A) this doesnt bleep and b) it mentions seeing temp on screen! There is no screen with this model.

can I increse temp?, it is not really hot enough.


----------



## Cooffe (Mar 7, 2019)

See pictures below. Not sure that adjusting the temperature on the espresso will make it noticeable in the mouth for it being hot - heat on the extraction is only between 91 - 95 degrees. Probably still hot to drink. If you're putting it with milk, check the temperature of the milk first. If it really isn't hot enough, could be a boiler issue.


----------



## MWJB (Feb 28, 2012)

Espresso is rarely very hot, most of the heat is eaten up by the coffee puck, cup & air temp.
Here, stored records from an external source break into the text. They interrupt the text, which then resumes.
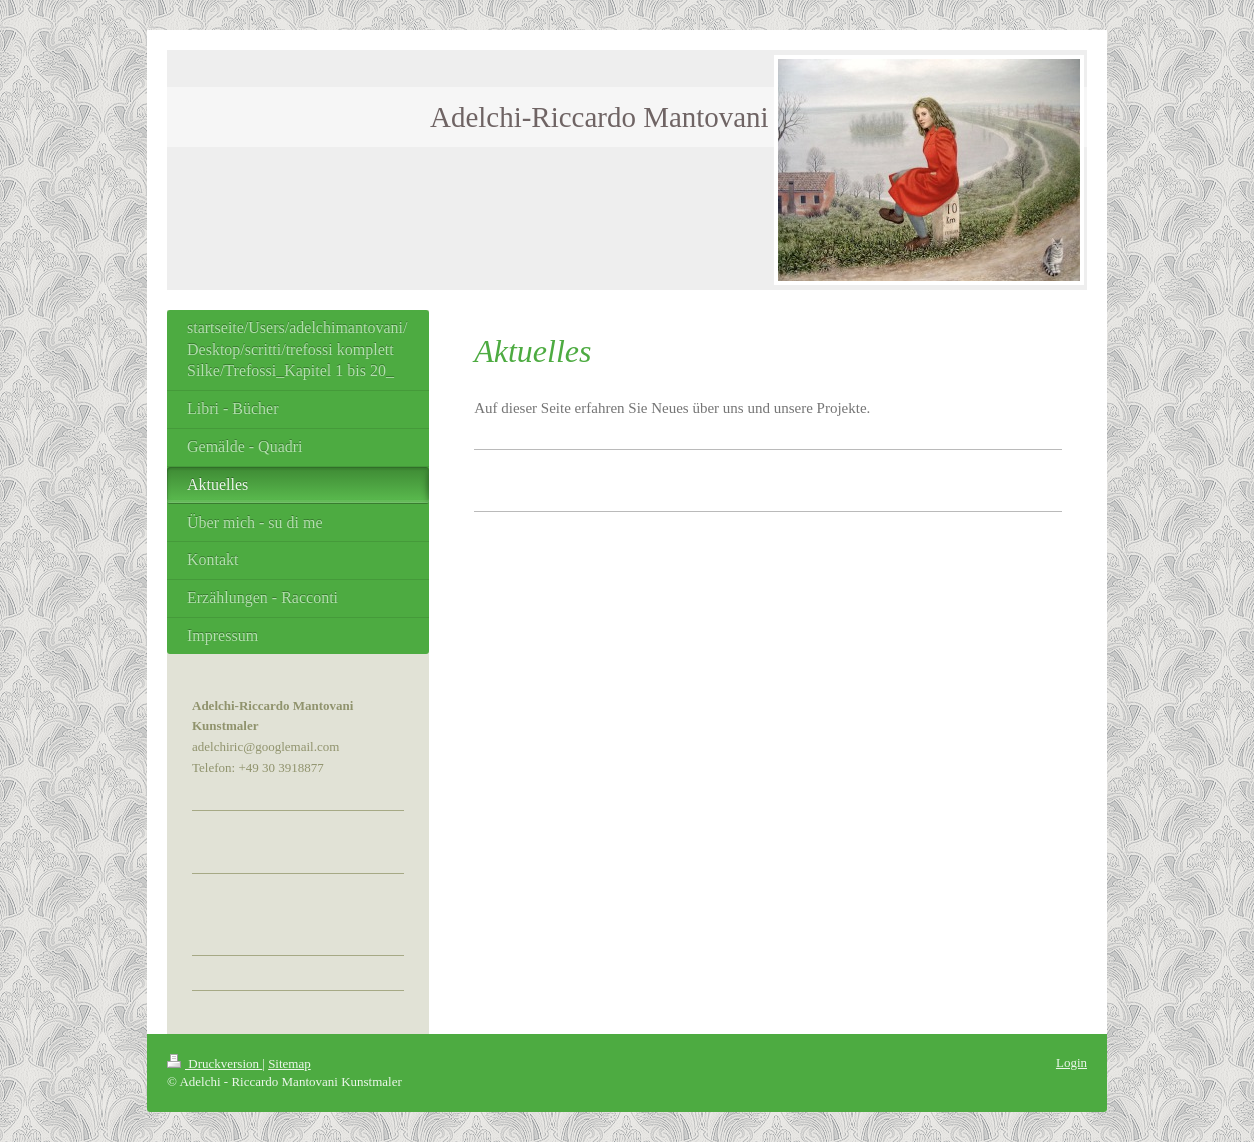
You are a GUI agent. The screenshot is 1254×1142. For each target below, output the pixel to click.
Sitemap (289, 1063)
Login (1071, 1062)
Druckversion (214, 1063)
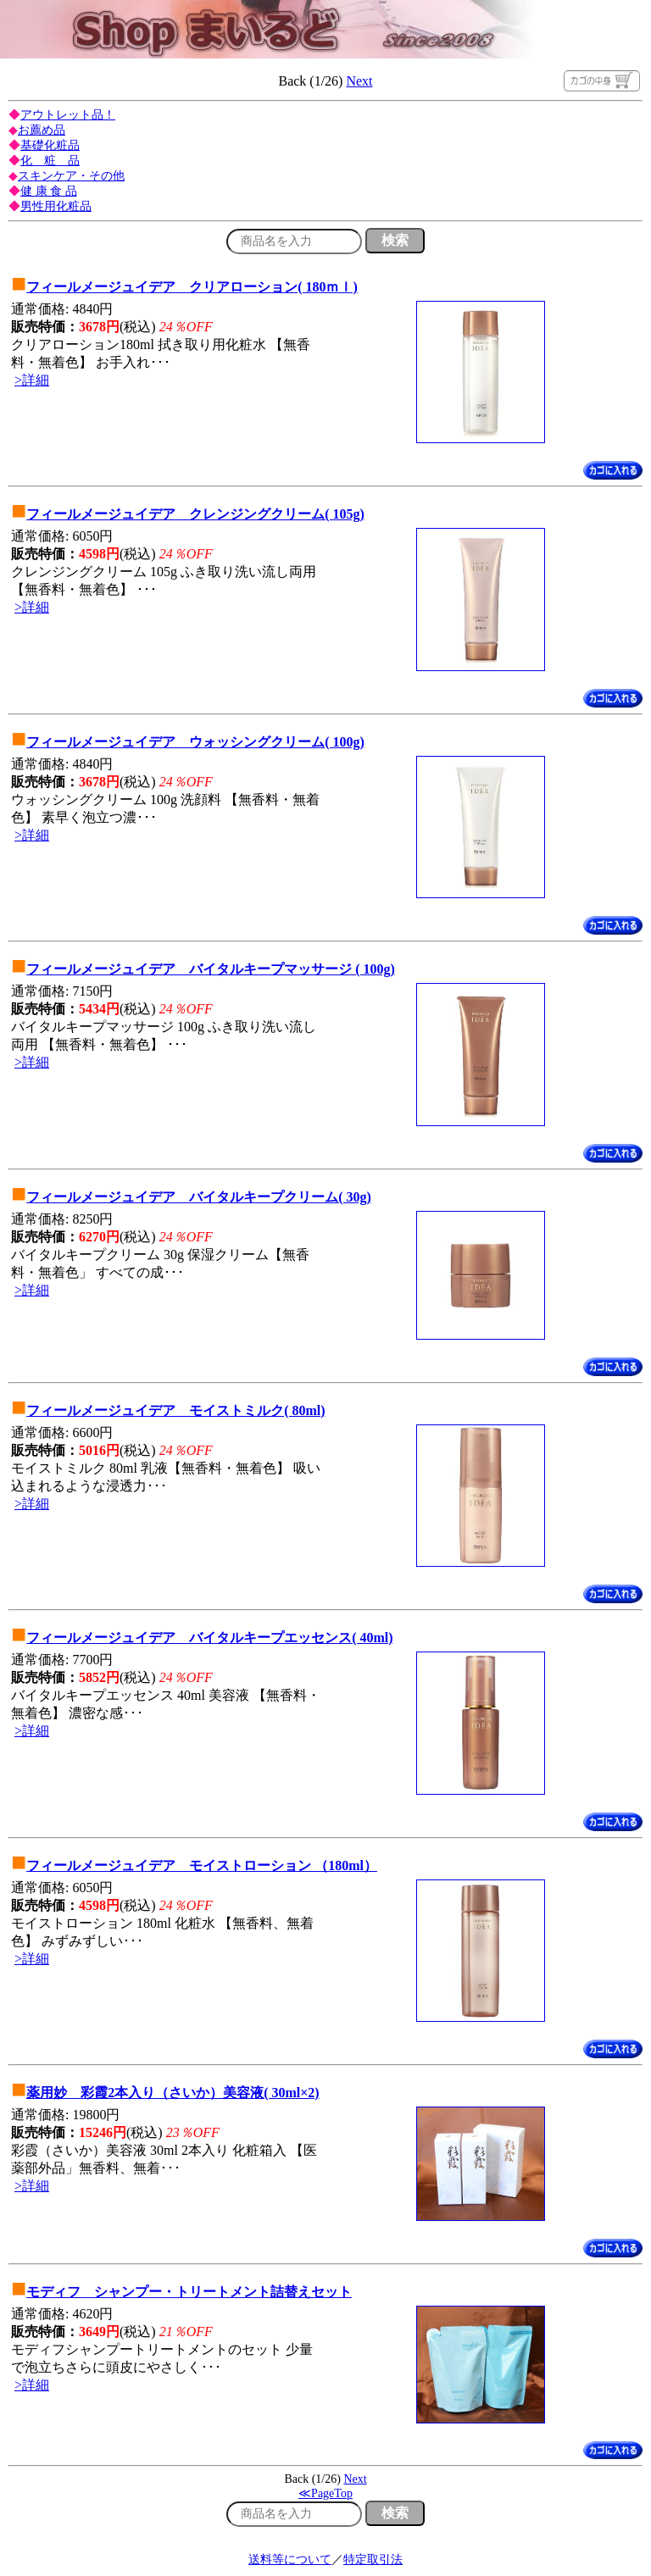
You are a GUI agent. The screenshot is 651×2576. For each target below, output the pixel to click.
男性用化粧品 (56, 206)
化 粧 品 (50, 160)
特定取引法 (373, 2559)
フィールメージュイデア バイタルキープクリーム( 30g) (198, 1197)
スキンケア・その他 (71, 175)
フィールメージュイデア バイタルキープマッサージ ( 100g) (210, 969)
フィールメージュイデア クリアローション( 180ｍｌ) (192, 287)
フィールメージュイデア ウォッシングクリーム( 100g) (195, 742)
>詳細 (31, 380)
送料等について (289, 2559)
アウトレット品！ (67, 114)
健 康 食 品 (48, 191)
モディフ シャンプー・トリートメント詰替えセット (189, 2292)
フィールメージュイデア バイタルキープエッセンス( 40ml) (209, 1637)
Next (359, 81)
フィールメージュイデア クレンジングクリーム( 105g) (195, 514)
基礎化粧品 (50, 145)
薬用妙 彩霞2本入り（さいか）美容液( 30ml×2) (173, 2092)
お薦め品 (41, 130)
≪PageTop (325, 2493)
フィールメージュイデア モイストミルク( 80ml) (175, 1410)
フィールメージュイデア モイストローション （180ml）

Thoroughly preheat the cup &/or flush 30s before your first shot of the session.


----------



## Mrboots2u (May 10, 2013)

This seems to pop up a bit

Unless you have a accurate way of measuring the temp of the water then this its hard to tell what is the issue , whether you like mouth scalding espresso or the machine is at fault .

There are two ways to look a this, all these machines are faulty ( i dont believe this )

Or there is an expectation of new users to home espresso that it should taste whatever their definition of hot is.

The answer is somewhere between the two i expect

as per advice - pre heat the cup, perhaps flush the group with the pf in to get some hear into this too . A cold pf will quickly act as a heat sink .


----------